The “special” relationship didn’t last long. In August 2019, with fentanyl still flowing to the US, now via Mexico, Trump castigated Xi for failing to stem the tide. The next year, as the Covid pandemic intensified, Trump unleashed a “whole-of-government” anti-China strategy, and Beijing, which had expected reciprocal benefits after passing its analogue law, reined in its efforts against fentanyl. In 2021, the incoming Biden administration only intensified the strategic rivalry. The final straw came in August 2022, when then-House Speaker Nancy Pelosi paid a visit to Taiwan, which Beijing considers a renegade province. In response, China cut off dialogue with the US.
Trump has lately struck a surprisingly conciliatory tone toward Beijing, and last week he had a friendly phone call with Xi that has raised hopes for trade deals and better relations. Xi’s government has repeatedly expressed a willingness to cooperate on fentanyl, artificial intelligence, and other international issues that touch American interests. While China is America’s only peer competitor and the nation that most deserves our attention and trepidation, U.S. officials should aim to have as constructive a relationship with it as possible.

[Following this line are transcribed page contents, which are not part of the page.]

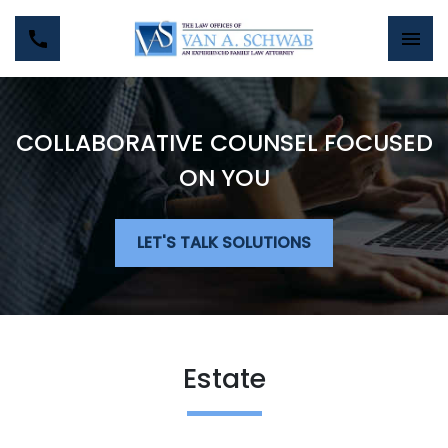
COLLABORATIVE COUNSEL FOCUSED
ON YOU
LET'S TALK SOLUTIONS
Estate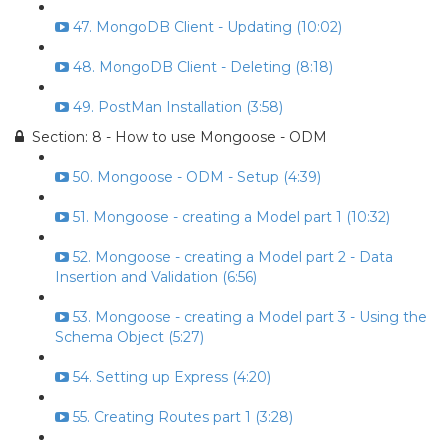
47. MongoDB Client - Updating (10:02)
48. MongoDB Client - Deleting (8:18)
49. PostMan Installation (3:58)
Section: 8 - How to use Mongoose - ODM
50. Mongoose - ODM - Setup (4:39)
51. Mongoose - creating a Model part 1 (10:32)
52. Mongoose - creating a Model part 2 - Data
Insertion and Validation (6:56)
53. Mongoose - creating a Model part 3 - Using the
Schema Object (5:27)
54. Setting up Express (4:20)
55. Creating Routes part 1 (3:28)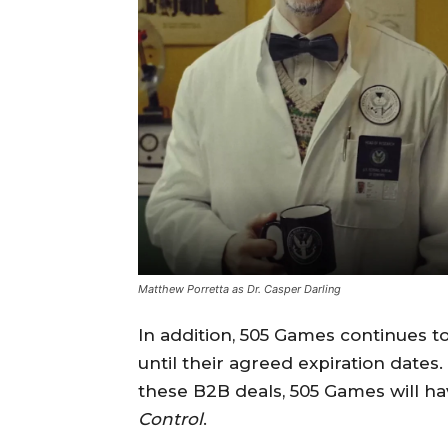
Matthew Porretta as Dr. Casper Darling
In addition, 505 Games continues t
until their agreed expiration dates.
these B2B deals, 505 Games will hav
Control
.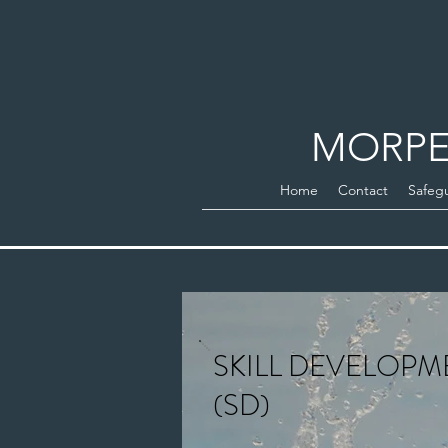
MORPE
Home
Contact
Safeg
SKILL DEVELOPM
(SD)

The other nations in the axis of upheaval, holdovers from the post-9/11 “axis of evil,” have also demonstrated a willingness to play nice. Earlier this week, North Korea’s Supreme Leader Kim Jong Un said he was open to negotiations with Washington and even that he had “fond memories of U.S. President Trump.” Kim was referring to summits he held with Trump during the latter’s first term, including one surreal meeting in which the two leaders held hands at the Korean Demilitarized Zone that divides North from South.
As for Iran, Trump had seemed on track earlier this year to negotiate an accord with Tehran that would put restrictions on its nuclear energy program and lower the odds of war. Instead, during the middle of U.S.–Iran negotiations in June, Israel launched a surprise attack on the Islamic Republic and successfully dragged the U.S. into the war, though Trump managed to avoid a prolonged conflict. If Trump wants to improve relations with Iran over the long term, he’ll need to first address the “special relationship” with Israel, America’s most entangling and counterproductive alliance.

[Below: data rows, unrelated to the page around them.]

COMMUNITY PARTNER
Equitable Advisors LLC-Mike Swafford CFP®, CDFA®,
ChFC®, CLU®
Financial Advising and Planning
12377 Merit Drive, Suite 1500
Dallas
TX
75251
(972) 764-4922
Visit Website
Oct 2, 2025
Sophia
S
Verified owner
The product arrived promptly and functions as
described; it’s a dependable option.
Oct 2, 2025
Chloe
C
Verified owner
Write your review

President Trump, in his second inaugural address, said he wanted to be a “peacemaker and unifier.” That remains a worthy goal, and as the UN gathers this week for the “World Cup of diplomacy,” there’s still plenty of time for him to achieve it, and some signs that he just might do so.

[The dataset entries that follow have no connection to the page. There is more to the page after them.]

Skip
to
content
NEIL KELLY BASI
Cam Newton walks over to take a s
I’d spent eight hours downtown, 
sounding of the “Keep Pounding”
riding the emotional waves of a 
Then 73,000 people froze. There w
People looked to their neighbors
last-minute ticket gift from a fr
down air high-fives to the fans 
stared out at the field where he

During his address to the General Assembly on Tuesday morning, Trump seemed to grasp a forgotten yet obvious truth: One way to avoid forever wars is to dispense with the idea of forever enemies. “I’ve come here today to offer the hand of American leadership and friendship to any nation in this assembly that is willing to join us in forging a safer, more prosperous world,” Trump said. For the sake of world peace and American security, let’s hope he follows through on the offer.